» **What you are asked to do**
Give again, character for character, the lines that lie between the first line of the material and the line with "Chai Hít Popper Jungle Juice", inclusive. Omit pictures.

» **Data for review**

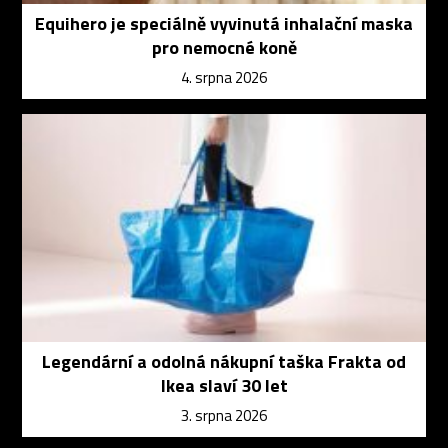
Equihero je speciálně vyvinutá inhalační maska
pro nemocné koně
4. srpna 2026
Legendární a odolná nákupní taška Frakta od
Ikea slaví 30 let
3. srpna 2026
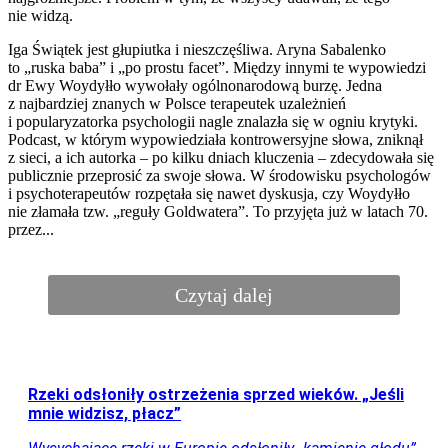
Perła świata w nowym rankingu. W tym mieście żyje
się najlepiej
Opublikowano nowy ranking miast, w których jakość
życia jest najlepsza. Za liderem uplasowały się m.in.
Wiedeń i Melbourne.
Nagranie turystów z Tatr wywołało burzę w sieci.
„Stop oznacza Stop”
Po raz kolejny zachowanie turystów w Tatrach wywołało
falę komentarzy. Tym razem mimo zakazów kilka osób
weszło na teren chroniony, by robić zdjęcia.
Kraj
Podróże
Życie
Nowa konstrukcja nad polskim morzem. Takiego
zejścia na plażę jeszcze nie było
Tuż obok klifu powstał nowy taras widokowy nad
morzem. Dzięki windzie i pochylni plaża jest dostępna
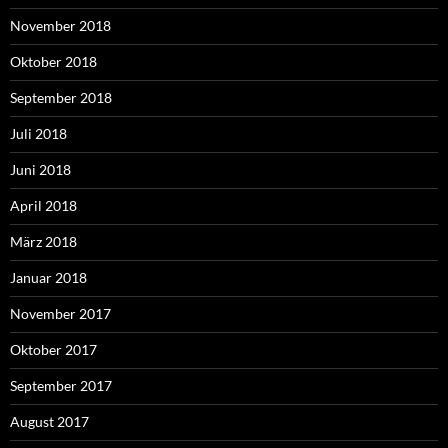
November 2018
Oktober 2018
September 2018
Juli 2018
Juni 2018
April 2018
März 2018
Januar 2018
November 2017
Oktober 2017
September 2017
August 2017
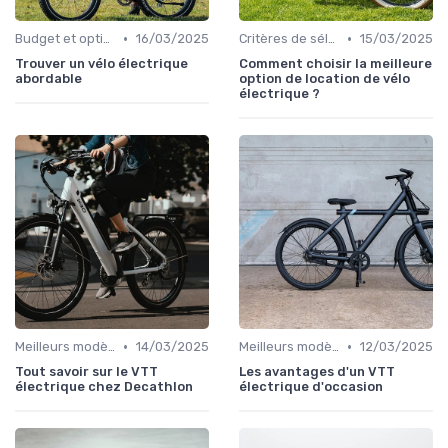
•
•
Budget et options de financement
16/03/2025
Critères de sélection (autonomie, puissance, poids)
15/03/2025
Trouver un vélo électrique
Comment choisir la meilleure
abordable
option de location de vélo
électrique ?
•
•
Meilleurs modèles et marques
14/03/2025
Meilleurs modèles et marques
12/03/2025
Tout savoir sur le VTT
Les avantages d'un VTT
électrique chez Decathlon
électrique d'occasion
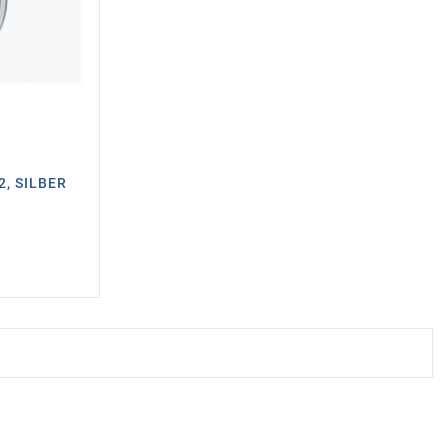
2, SILBER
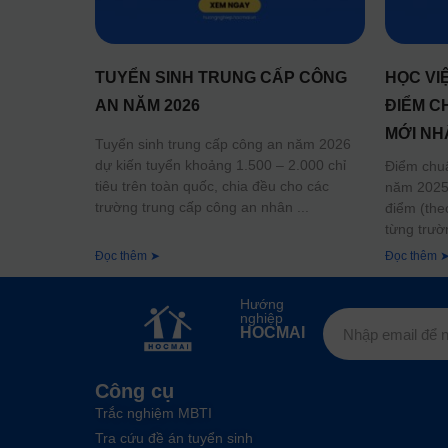
TUYỂN SINH TRUNG CẤP CÔNG
HỌC VI
AN NĂM 2026
ĐIỂM C
MỚI NH
Tuyển sinh trung cấp công an năm 2026
dự kiến tuyển khoảng 1.500 – 2.000 chỉ
Điểm chu
tiêu trên toàn quốc, chia đều cho các
năm 2025 
trường trung cấp công an nhân
điểm (the
từng trườ
Đọc thêm ➤
Đọc thêm 
Hướng
nghiệp
HOCMAI
Công cụ
Trắc nghiệm MBTI
Tra cứu đề án tuyển sinh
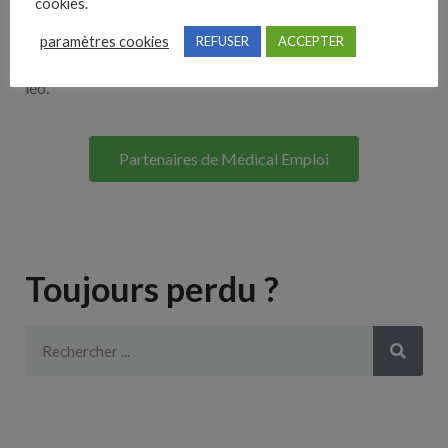
cookies.
Lorem ipsum dolor sit amet, consectetur adipiscing elit. Ut
paramètres cookies
REFUSER
ACCEPTER
elit tellus, luctus nec ullamcorper mattis, pulvinar dapibus
leo.
Partenaires de Médical Emploi
Toujours perdu ?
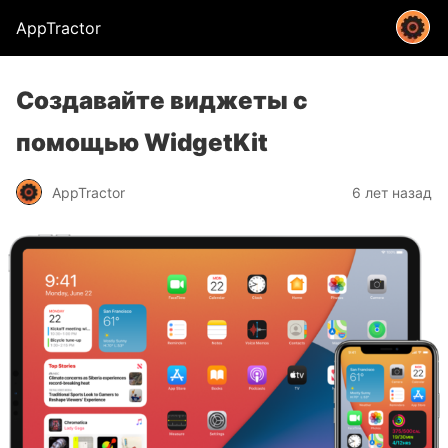
AppTractor
Создавайте виджеты с
помощью WidgetKit
AppTractor
6 лет назад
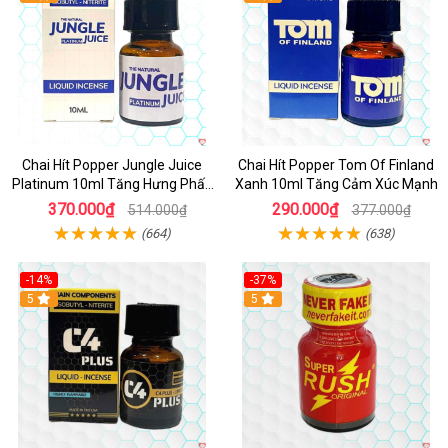
Chai Hít Popper Jungle Juice
Chai Hít Popper Tom Of Finland
Platinum 10ml Tăng Hưng Phấn
Xanh 10ml Tăng Cảm Xúc Mạnh
Mạnh
370.000₫
290.000₫
514.000₫
377.000₫
(664)
(638)
-14%
-37%
5
5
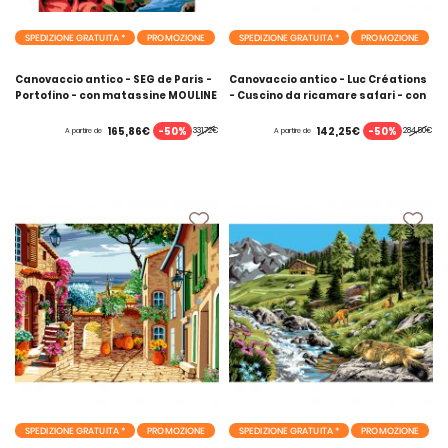
SPEDIZIONE GRATUITA *
PROMOZIONE
SPEDIZIONE GRATUITA *
PROMOZIONE
Canovaccio antico - SEG de Paris -
Canovaccio antico - Luc Créations
Portofino - con matassine MOULINE
- Cuscino da ricamare safari - con
DMC
matassine MOULINE DMC
-50%
-50%
165,86€
142,25€
331,72€
284,50€
A partire de
A partire de
SPEDIZIONE GRATUITA *
PROMOZIONE
SPEDIZIONE GRATUITA *
PROMOZIONE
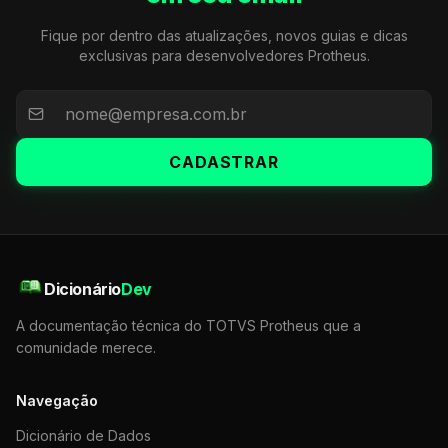
Fique por dentro das atualizações, novos guias e dicas
exclusivas para desenvolvedores Protheus.
CADASTRAR
Dicionário
Dev
A documentação técnica do TOTVS Protheus que a
comunidade merece.
Navegação
Dicionário de Dados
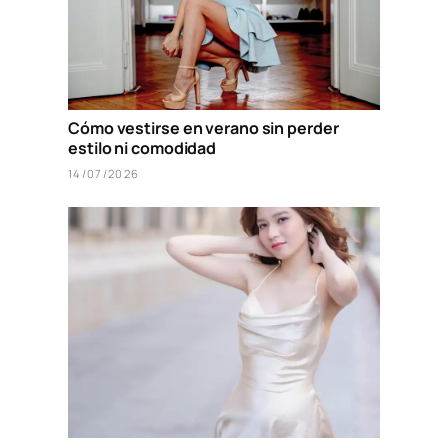
Cómo vestirse en verano sin perder
estilo ni comodidad
14/07/2026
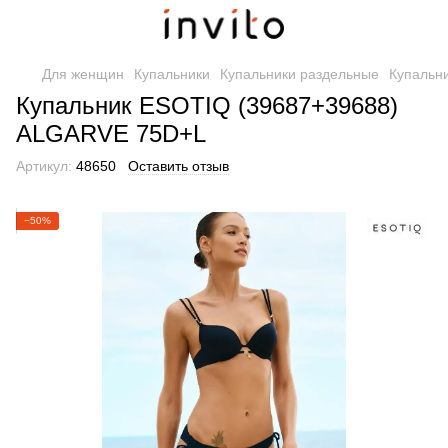
Для женщин
Купальники
Купальники раздельные
Купальн
Купальник ESOTIQ (39687+39688)
ALGARVE 75D+L
Артикул:
48650
Оставить отзыв
−50%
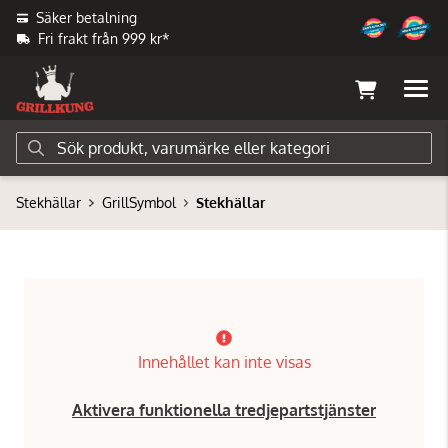
Säker betalning
Fri frakt från 999 kr*
Stekhällar
GrillSymbol
Stekhällar
Innehållet kan inte visas
Aktivera funktionella tredjepartstjänster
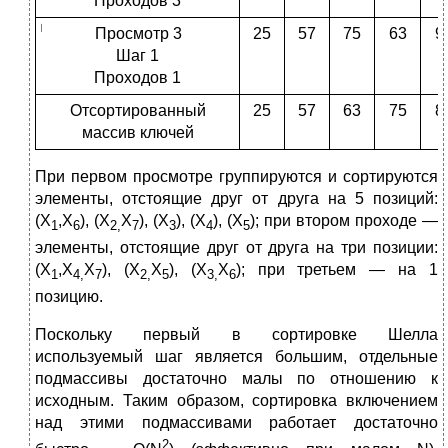
Проходов 3
Просмотр 3
25
57
75
63
9
Шаг 1
Проходов 1
Отсортированный
25
57
63
75
8
массив ключей
При первом просмотре группируются и сортируются
элементы, отстоящие друг от друга на 5 позиций:
(Х
,Х
), (Х
Х
), (Х
), (Х
), (Х
); при втором проходе —
1
6
2,
7
3
4
5
элементы, отстоящие друг от друга на три позиции:
(Х
,Х
Х
), (Х
Х
), (Х
Х
); при третьем — на 1
1
4,
7
2,
5
3,
6
позицию.
Поскольку первый в сортировке Шелла
используемый шаг является большим, отдельные
подмассивы достаточно малы по отношению к
исходным. Таким образом, сортировка включением
над этими подмассивами работает достаточно
2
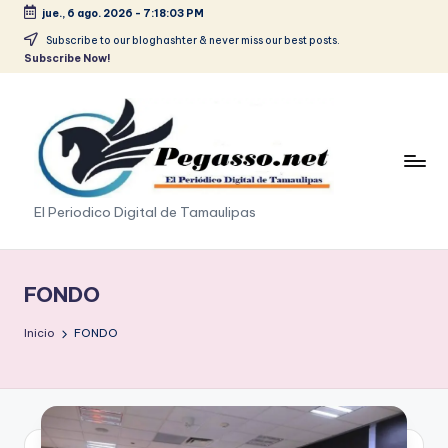
jue., 6 ago. 2026
-
7:18:04 PM
Saltar
Subscribe to our bloghashter & never miss our best posts.
Subscribe Now!
al
contenido
p
El Periodico Digital de Tamaulipas
e
g
FONDO
a
Inicio
FONDO
s
o
.
p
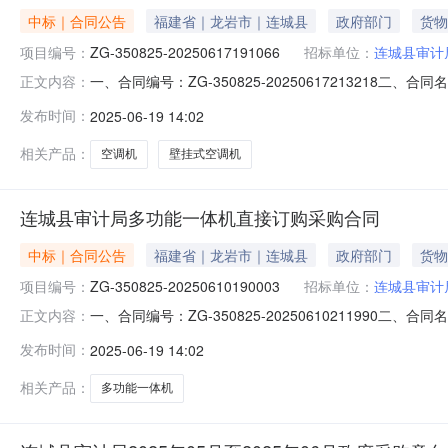
中标｜合同公告
福建省｜龙岩市｜连城县
政府部门
货物
项目编号：
ZG-350825-20250617191066
招标单位：
连城县审计
一、合同编号：ZG-350825-20250617213218二
正文内容：
购订单五、合同主体采购人（甲方）：连城县审计局地址：福
发布时间：
2025-06-19 14:02
建省龙岩市新罗区龙门镇谢洋村闽西交易城一期（阳光都汇）阳
相关产品：
空调机
壁挂式空调机
连城县审计局多功能一体机直接订购采购合同
中标｜合同公告
福建省｜龙岩市｜连城县
政府部门
货物
项目编号：
ZG-350825-20250610190003
招标单位：
连城县审计
一、合同编号：ZG-350825-20250610211990二
正文内容：
计局采购订单五、合同主体采购人（甲方）：连城县审计局地
发布时间：
2025-06-19 14:02
址：北城社区金色家园6号305联系方式：13959098521
相关产品：
多功能一体机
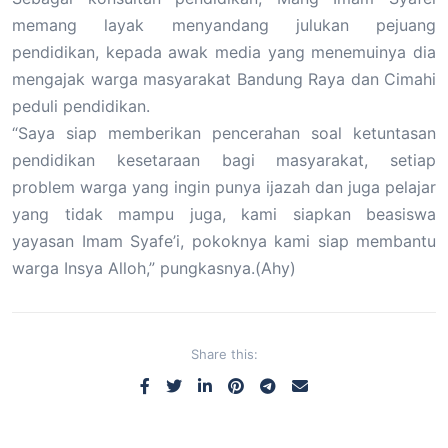
memang layak menyandang julukan pejuang
pendidikan, kepada awak media yang menemuinya dia
mengajak warga masyarakat Bandung Raya dan Cimahi
peduli pendidikan.
“Saya siap memberikan pencerahan soal ketuntasan
pendidikan kesetaraan bagi masyarakat, setiap
problem warga yang ingin punya ijazah dan juga pelajar
yang tidak mampu juga, kami siapkan beasiswa
yayasan Imam Syafe’i, pokoknya kami siap membantu
warga Insya Alloh,” pungkasnya.(Ahy)
Share this:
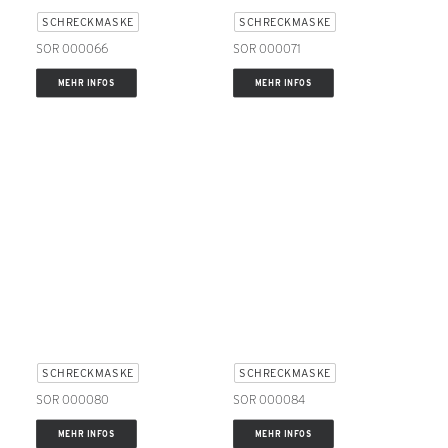
SCHRECKMASKE
SCHRECKMASKE
SOR 000066
SOR 000071
MEHR INFOS
MEHR INFOS
SCHRECKMASKE
SCHRECKMASKE
SOR 000080
SOR 000084
MEHR INFOS
MEHR INFOS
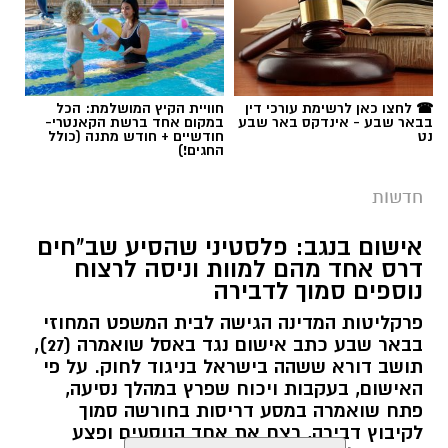
תגים:
רמ''י
☎ לחצו כאן לרשימת עורכי דין
חוויית הקיץ המושלמת: הכל
בבאר שבע - אינדקס באר שבע
במקום אחד ברשת הקאנטרי-
נט
חודשיים + חודש מתנה (כולל
החגים!)
חדשות
אישום בנגב: פלסטיני שהסיע שב"חים
דרס אחד מהם למוות וניסה לרצוח
נוספים סמוך לדבירה
פרקליטות המדינה הגישה לבית המשפט המחוזי
בבאר שבע כתב אישום נגד באסל שואמרה (27),
תושב דורא ששהה בישראל בניגוד לחוק. על פי
האישום, בעקבות ויכוח שפרץ במהלך נסיעה,
פתח שואמרה במסע דריסות בחורשה סמוך
לקיבוץ דבירה, רצח את אחד הנוסעים ופצע
קרדיט: רמ"י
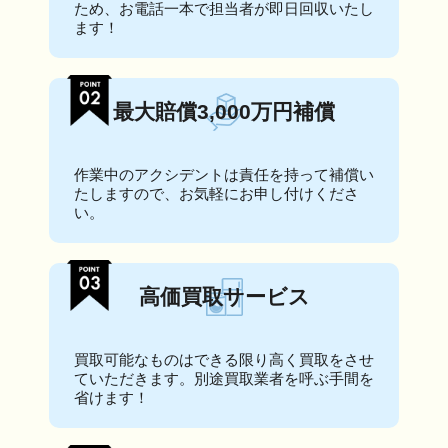
ため、お電話一本で担当者が即日回収いたし
ます！
最大賠償3,000万円補償
作業中のアクシデントは責任を持って補償い
たしますので、お気軽にお申し付けくださ
い。
高価買取サービス
買取可能なものはできる限り高く買取をさせ
ていただきます。別途買取業者を呼ぶ手間を
省けます！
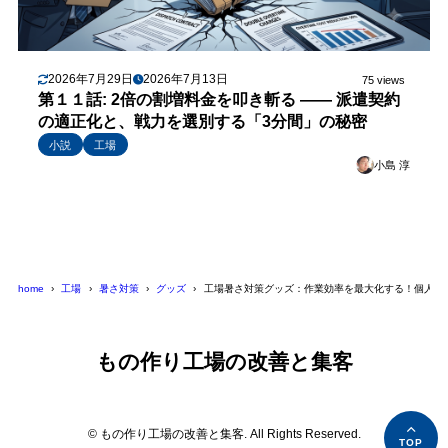
2026年7月29日
2026年7月13日
75 views
第１１話: 2倍の割増料金を叩き斬る —— 派遣契約
の適正化と、戦力を選別する「3分間」の秘密
小説
工場
小島 淳
home
工場
暑さ対策
グッズ
工場暑さ対策グッズ：作業効率を最大化する！個人装備
もの作り工場の改善と集客
© もの作り工場の改善と集客. All Rights Reserved.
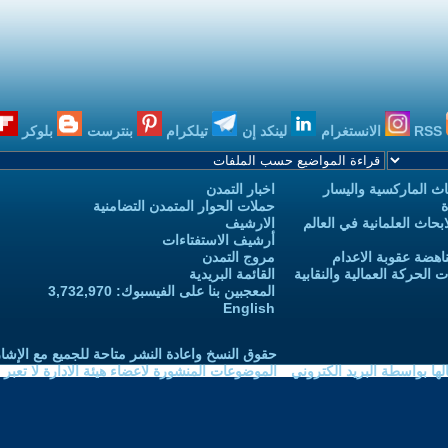
RSS
الانستغرام
لينكد إن
تيلكرام
بنترست
بلوكر
ث الماركسية واليسار
اخبار التمدن
ة
حملات الحوار المتمدن التضامنية
حاث العلمانية في العالم
الارشيف
أرشيف الاستفتاءات
اهضة عقوبة الاعدام
مروج التمدن
الحركة العمالية والنقابية
القائمة البريدية
المعجبين بنا على الفيسبوك: 3,732,970
English
حقوق النسخ واعادة النشر متاحة للجميع مع الإشا
ا بواسطة البريد الكتروني
الموضوعات المنشورة لاعضاء هيئة الادارة لا تعبر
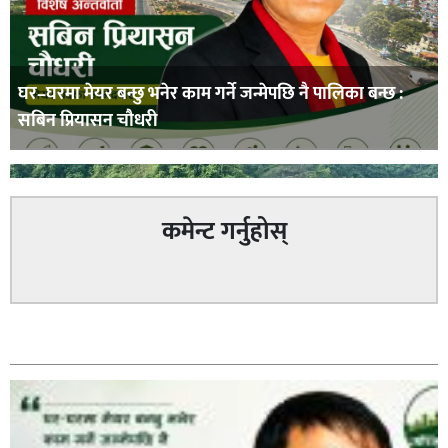
घर–घरमा मेयर बन्छु भनेर काम गर्ने जन्मेपछि नै पालिका बन्छ :
सबिन प्रियासन चौधरी
कमेन्ट गर्नुहोस्
अविरल वर्षाले कालीगण्डकी नदी तटीय क्षेत्रमा रहेको पाल्पाको
सम्बन्धित
पर्यटकीय स्थल रानीमहल डुबानमा,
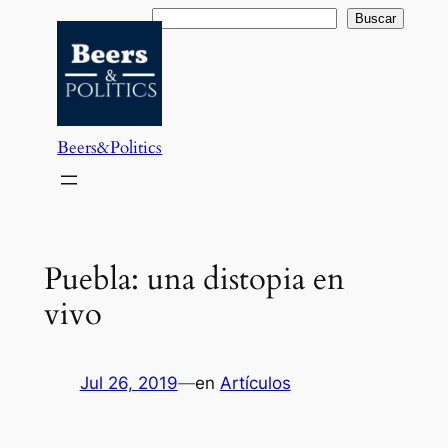
Saltar
Buscar
Buscar
al
contenido
Beers&Politics
Puebla: una distopia en
vivo
Jul 26, 2019
—
en
Artículos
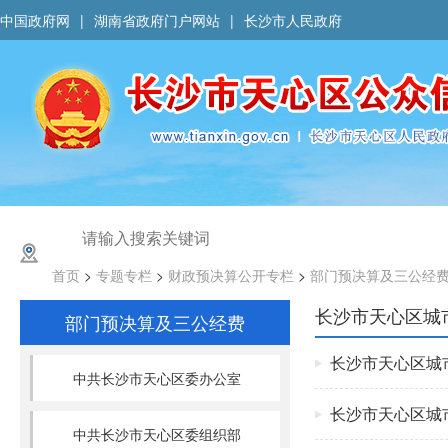
中国政府网
|
湖南省政府门户网站
|
长沙市人民政府
首页
>
专题专栏
>
财政预决算公开专栏
>
部门预决算及三公经
长沙市天心区城
部门预决算及三公经费
长沙市天心区城
中共长沙市天心区委办公室
长沙市天心区城
中共长沙市天心区委组织部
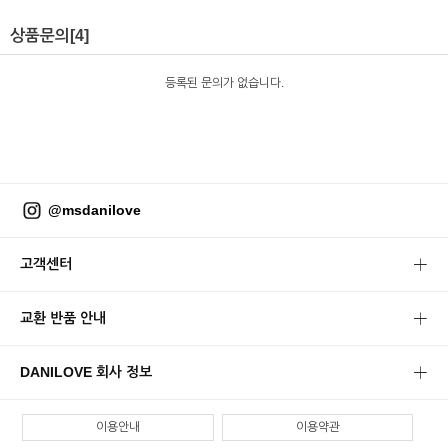
상품문의
[4]
등록된 문의가 없습니다.
@msdanilove
고객센터
교환 반품 안내
DANILOVE 회사 정보
이용안내
이용약관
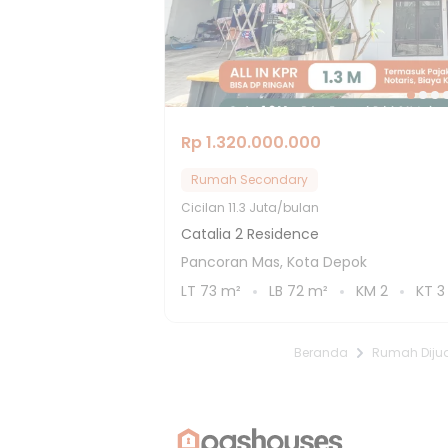
Rp 1.320.000.000
Rumah Secondary
Cicilan
11.3 Juta/bulan
Catalia 2 Residence
Pancoran Mas, Kota Depok
LT
73
m²
LB
72
m²
KM
2
KT
3
Beranda
Rumah Dijua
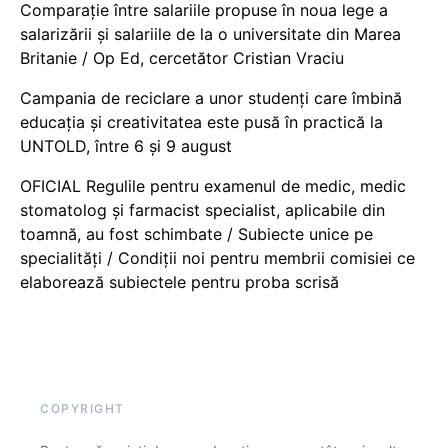
Comparație între salariile propuse în noua lege a
salarizării și salariile de la o universitate din Marea
Britanie / Op Ed, cercetător Cristian Vraciu
Campania de reciclare a unor studenți care îmbină
educația și creativitatea este pusă în practică la
UNTOLD, între 6 și 9 august
OFICIAL Regulile pentru examenul de medic, medic
stomatolog și farmacist specialist, aplicabile din
toamnă, au fost schimbate / Subiecte unice pe
specialități / Condiții noi pentru membrii comisiei ce
elaborează subiectele pentru proba scrisă
COPYRIGHT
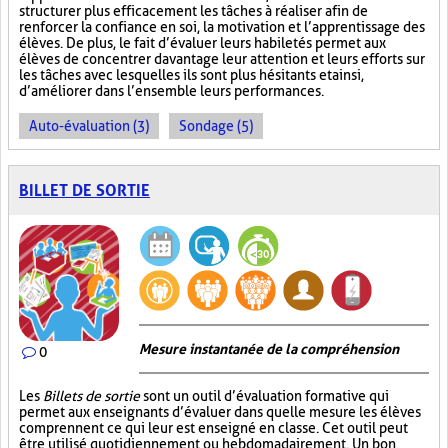
structurer plus efficacement les tâches à réaliser afin de
renforcer la confiance en soi, la motivation et l’apprentissage des
élèves. De plus, le fait d’évaluer leurs habiletés permet aux
élèves de concentrer davantage leur attention et leurs efforts sur
les tâches avec lesquelles ils sont plus hésitants et ainsi,
d’améliorer dans l’ensemble leurs performances.
Auto-évaluation (3)
Sondage (5)
BILLET DE SORTIE
Mesure instantanée de la compréhension
0
Les
Billets de sortie
sont un outil d’évaluation formative qui
permet aux enseignants d’évaluer dans quelle mesure les élèves
comprennent ce qui leur est enseigné en classe. Cet outil peut
être utilisé quotidiennement ou hebdomadairement. Un bon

» **Task solution**
Equihero je speciálně vyvinutá inhalační maska
pro nemocné koně
4. srpna 2026
Legendární a odolná nákupní taška Frakta od
Ikea slaví 30 let
3. srpna 2026
Perła świata w nowym rankingu. W tym mieście żyje
się najlepiej
Opublikowano nowy ranking miast, w których jakość
życia jest najlepsza. Za liderem uplasowały się m.in.
Wiedeń i Melbourne.
Nagranie turystów z Tatr wywołało burzę w sieci.
„Stop oznacza Stop”
Po raz kolejny zachowanie turystów w Tatrach wywołało
falę komentarzy. Tym razem mimo zakazów kilka osób
weszło na teren chroniony, by robić zdjęcia.
Kraj
Podróże
Życie
Nowa konstrukcja nad polskim morzem. Takiego
zejścia na plażę jeszcze nie było
Tuż obok klifu powstał nowy taras widokowy nad
morzem. Dzięki windzie i pochylni plaża jest dostępna
November 2018
Oktober 2018
September 2018
Juli 2018
Juni 2018
April 2018
März 2018
Januar 2018
November 2017
Oktober 2017
September 2017
August 2017
•
•
Budget et options de financement
16/03/2025
Critères de sélection (autonomie, puissance, poids)
15/03/2025
Trouver un vélo électrique
Comment choisir la meilleure
abordable
option de location de vélo
électrique ?
•
•
Meilleurs modèles et marques
14/03/2025
Meilleurs modèles et marques
12/03/2025
Tout savoir sur le VTT
Les avantages d'un VTT
électrique chez Decathlon
électrique d'occasion
2, SILBER
TUYỂN SINH TRUNG CẤP CÔNG
HỌC VI
AN NĂM 2026
ĐIỂM C
MỚI NH
Tuyển sinh trung cấp công an năm 2026
dự kiến tuyển khoảng 1.500 – 2.000 chỉ
Điểm chu
tiêu trên toàn quốc, chia đều cho các
năm 2025 
trường trung cấp công an nhân
điểm (the
từng trườ
Đọc thêm ➤
Đọc thêm 
Hướng
nghiệp
HOCMAI
Công cụ
Trắc nghiệm MBTI
Tra cứu đề án tuyển sinh
cookies.
Lorem ipsum dolor sit amet, consectetur adipiscing elit. Ut
paramètres cookies
REFUSER
ACCEPTER
elit tellus, luctus nec ullamcorper mattis, pulvinar dapibus
leo.
Partenaires de Médical Emploi
Toujours perdu ?
AppTractor
Создавайте виджеты с
помощью WidgetKit
AppTractor
6 лет назад
Chai Hít Popper Jungle Juice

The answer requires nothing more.